In the listing beneath this line, copy exactly the lines starting with the one containing "Backwerk der Konditorei" and going on through the one containing "den Wechsel genießen……?".
======
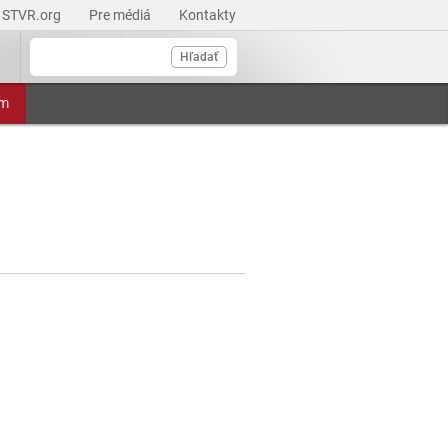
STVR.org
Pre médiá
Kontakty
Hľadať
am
======
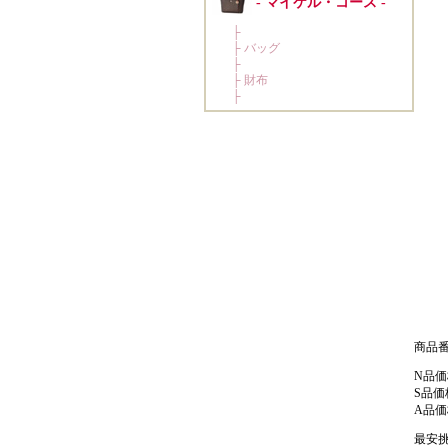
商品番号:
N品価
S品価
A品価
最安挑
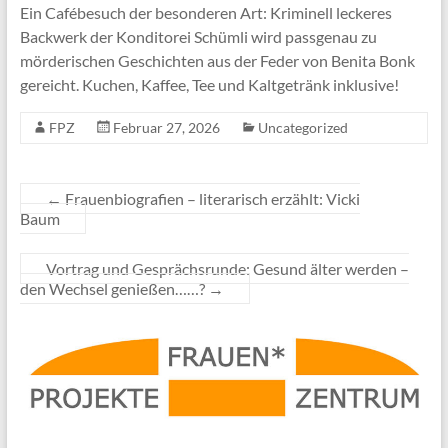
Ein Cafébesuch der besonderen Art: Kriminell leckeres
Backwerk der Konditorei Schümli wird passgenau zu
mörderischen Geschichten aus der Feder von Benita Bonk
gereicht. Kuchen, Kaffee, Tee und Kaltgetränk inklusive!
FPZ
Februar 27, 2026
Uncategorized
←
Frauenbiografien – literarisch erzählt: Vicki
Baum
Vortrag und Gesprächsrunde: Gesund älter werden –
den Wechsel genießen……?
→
======
_Output below_
Backwerk der Konditorei Schümli wird passgenau zu
mörderischen Geschichten aus der Feder von Benita Bonk
gereicht. Kuchen, Kaffee, Tee und Kaltgetränk inklusive!
FPZ
Februar 27, 2026
Uncategorized
←
Frauenbiografien – literarisch erzählt: Vicki
Baum
Vortrag und Gesprächsrunde: Gesund älter werden –
den Wechsel genießen……?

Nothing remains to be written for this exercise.